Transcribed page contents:
*** Block opens ***

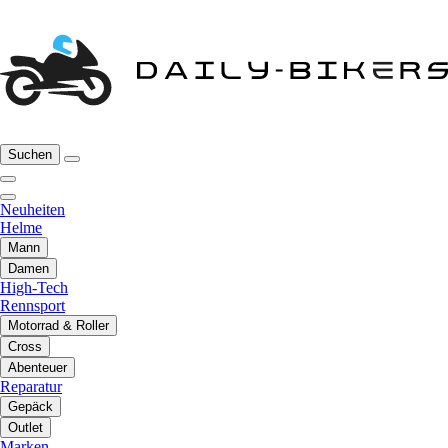
Suchen
Neuheiten
Helme
Mann
Damen
High-Tech
Rennsport
Motorrad & Roller
Cross
Abenteuer
Reparatur
Gepäck
Outlet
Marken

*** Block closes ***

TASK DIRECTIONS:
Nothing but the pictures is to be left out; repeat the data exactly.

OUTPUT BELOW:
Suchen
Neuheiten
Helme
Mann
Damen
High-Tech
Rennsport
Motorrad & Roller
Cross
Abenteuer
Reparatur
Gepäck
Outlet
Marken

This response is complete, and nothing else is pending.